* **Material shown**:

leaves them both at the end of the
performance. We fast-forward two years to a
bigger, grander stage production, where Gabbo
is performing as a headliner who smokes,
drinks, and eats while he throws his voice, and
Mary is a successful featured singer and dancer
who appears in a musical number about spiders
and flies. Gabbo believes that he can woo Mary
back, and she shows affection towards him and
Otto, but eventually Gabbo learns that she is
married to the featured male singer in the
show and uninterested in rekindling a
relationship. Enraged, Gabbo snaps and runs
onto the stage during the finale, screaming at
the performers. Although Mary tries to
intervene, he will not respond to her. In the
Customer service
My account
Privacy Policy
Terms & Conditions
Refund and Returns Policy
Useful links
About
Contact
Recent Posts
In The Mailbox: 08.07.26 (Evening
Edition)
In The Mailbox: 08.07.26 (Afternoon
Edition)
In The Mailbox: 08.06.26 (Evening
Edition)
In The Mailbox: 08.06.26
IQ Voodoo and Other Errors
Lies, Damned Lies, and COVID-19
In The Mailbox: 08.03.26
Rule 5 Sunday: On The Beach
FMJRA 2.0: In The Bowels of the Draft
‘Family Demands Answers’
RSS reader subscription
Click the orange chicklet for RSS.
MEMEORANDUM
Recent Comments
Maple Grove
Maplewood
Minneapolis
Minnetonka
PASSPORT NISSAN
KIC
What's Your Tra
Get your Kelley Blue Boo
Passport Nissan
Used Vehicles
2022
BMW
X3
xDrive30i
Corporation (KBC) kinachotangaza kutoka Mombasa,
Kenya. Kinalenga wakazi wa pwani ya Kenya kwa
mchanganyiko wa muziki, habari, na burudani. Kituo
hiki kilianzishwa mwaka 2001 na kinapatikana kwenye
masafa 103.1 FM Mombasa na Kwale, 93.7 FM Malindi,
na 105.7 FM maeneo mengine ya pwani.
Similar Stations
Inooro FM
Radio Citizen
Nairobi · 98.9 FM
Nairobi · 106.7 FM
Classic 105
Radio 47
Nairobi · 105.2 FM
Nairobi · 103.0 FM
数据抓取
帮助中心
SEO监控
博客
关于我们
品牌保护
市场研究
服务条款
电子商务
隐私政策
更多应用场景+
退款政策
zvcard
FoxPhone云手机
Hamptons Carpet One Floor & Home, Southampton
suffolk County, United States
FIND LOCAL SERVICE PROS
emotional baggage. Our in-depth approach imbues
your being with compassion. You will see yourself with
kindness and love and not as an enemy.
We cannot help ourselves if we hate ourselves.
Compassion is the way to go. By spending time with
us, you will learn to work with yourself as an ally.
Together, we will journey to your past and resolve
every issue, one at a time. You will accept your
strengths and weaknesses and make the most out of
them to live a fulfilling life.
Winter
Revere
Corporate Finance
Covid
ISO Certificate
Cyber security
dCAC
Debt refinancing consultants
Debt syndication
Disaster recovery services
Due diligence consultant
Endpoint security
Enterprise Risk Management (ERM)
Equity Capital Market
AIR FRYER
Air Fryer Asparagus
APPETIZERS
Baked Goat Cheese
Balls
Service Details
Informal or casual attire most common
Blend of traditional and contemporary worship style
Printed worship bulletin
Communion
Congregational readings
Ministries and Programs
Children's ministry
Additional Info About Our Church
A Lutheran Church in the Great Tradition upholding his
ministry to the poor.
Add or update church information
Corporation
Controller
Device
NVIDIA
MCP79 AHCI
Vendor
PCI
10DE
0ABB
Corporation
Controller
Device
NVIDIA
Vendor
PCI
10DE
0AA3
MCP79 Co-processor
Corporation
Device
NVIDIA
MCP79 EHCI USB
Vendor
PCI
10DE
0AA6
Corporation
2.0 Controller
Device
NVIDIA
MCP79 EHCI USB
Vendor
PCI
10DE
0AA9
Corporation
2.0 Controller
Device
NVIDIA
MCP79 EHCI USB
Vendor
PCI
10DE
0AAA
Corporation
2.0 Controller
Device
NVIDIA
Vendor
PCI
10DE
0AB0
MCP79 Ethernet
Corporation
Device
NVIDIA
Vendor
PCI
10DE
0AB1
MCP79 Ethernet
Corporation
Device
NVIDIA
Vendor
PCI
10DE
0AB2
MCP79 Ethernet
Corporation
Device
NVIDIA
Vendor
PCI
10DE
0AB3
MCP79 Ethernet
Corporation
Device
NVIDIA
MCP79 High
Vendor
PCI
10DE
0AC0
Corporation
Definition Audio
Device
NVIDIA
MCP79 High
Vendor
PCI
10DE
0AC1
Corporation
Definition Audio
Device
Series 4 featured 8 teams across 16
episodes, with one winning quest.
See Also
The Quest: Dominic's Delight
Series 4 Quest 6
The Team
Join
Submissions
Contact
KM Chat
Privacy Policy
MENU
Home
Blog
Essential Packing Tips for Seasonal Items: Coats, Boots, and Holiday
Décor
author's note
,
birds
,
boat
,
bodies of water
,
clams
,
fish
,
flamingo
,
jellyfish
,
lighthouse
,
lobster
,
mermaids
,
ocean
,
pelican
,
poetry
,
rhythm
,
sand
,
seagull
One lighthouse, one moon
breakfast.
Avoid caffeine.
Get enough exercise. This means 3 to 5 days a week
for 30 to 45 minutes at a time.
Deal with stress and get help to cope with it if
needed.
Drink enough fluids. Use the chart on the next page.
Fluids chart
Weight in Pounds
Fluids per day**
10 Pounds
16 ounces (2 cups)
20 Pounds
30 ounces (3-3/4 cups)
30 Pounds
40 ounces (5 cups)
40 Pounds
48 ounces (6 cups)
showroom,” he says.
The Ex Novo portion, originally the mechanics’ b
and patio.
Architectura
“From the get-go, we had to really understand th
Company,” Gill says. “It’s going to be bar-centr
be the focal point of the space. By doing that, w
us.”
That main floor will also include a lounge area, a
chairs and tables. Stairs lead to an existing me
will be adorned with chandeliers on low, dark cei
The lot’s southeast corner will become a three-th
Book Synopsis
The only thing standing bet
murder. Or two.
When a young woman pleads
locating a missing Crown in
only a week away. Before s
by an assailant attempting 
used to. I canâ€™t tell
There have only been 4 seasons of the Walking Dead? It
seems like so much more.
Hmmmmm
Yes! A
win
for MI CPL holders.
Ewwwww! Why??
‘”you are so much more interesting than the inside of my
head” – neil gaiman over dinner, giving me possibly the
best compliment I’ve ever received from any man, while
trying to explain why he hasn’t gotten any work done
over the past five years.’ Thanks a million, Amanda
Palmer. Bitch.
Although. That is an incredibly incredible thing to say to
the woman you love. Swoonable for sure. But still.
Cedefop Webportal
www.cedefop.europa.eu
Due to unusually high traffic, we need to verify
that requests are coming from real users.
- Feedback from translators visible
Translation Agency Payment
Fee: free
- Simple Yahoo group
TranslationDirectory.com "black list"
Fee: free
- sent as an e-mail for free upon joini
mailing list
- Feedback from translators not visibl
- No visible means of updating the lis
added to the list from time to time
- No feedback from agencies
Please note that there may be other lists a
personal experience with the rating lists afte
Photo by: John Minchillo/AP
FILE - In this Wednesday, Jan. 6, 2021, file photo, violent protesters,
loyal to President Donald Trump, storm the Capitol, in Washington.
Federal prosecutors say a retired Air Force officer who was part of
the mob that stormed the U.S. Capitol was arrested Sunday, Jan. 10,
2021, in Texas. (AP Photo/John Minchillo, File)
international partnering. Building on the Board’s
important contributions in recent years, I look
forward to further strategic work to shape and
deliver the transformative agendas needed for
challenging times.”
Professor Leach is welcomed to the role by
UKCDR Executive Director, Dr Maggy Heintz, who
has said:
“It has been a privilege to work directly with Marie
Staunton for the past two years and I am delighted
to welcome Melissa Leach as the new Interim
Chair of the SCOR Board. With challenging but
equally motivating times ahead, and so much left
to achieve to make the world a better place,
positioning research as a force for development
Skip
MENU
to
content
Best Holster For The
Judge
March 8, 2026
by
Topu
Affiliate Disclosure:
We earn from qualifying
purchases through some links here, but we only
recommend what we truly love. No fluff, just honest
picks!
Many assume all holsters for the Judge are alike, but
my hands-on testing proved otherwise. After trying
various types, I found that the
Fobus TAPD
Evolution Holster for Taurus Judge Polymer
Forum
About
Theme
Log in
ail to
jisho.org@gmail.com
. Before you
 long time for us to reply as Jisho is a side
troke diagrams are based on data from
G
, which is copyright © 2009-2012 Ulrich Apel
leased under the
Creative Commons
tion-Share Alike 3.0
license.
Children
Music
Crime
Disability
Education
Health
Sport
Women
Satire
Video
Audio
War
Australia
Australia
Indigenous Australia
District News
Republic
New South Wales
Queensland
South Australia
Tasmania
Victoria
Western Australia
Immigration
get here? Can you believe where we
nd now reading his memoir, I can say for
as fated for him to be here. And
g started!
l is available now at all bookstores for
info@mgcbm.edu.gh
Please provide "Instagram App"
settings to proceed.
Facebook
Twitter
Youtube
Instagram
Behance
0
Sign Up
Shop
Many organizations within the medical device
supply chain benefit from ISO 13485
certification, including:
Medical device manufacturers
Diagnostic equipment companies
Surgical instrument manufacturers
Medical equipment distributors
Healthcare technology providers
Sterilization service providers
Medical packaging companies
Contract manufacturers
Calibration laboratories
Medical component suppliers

* **The task**: Write out exactly the lines from the beginning of the material above through the line with "onto the stage", including both and omitting all others.

* **Answer box**:
leaves them both at the end of the
performance. We fast-forward two years to a
bigger, grander stage production, where Gabbo
is performing as a headliner who smokes,
drinks, and eats while he throws his voice, and
Mary is a successful featured singer and dancer
who appears in a musical number about spiders
and flies. Gabbo believes that he can woo Mary
back, and she shows affection towards him and
Otto, but eventually Gabbo learns that she is
married to the featured male singer in the
show and uninterested in rekindling a
relationship. Enraged, Gabbo snaps and runs
onto the stage during the finale, screaming at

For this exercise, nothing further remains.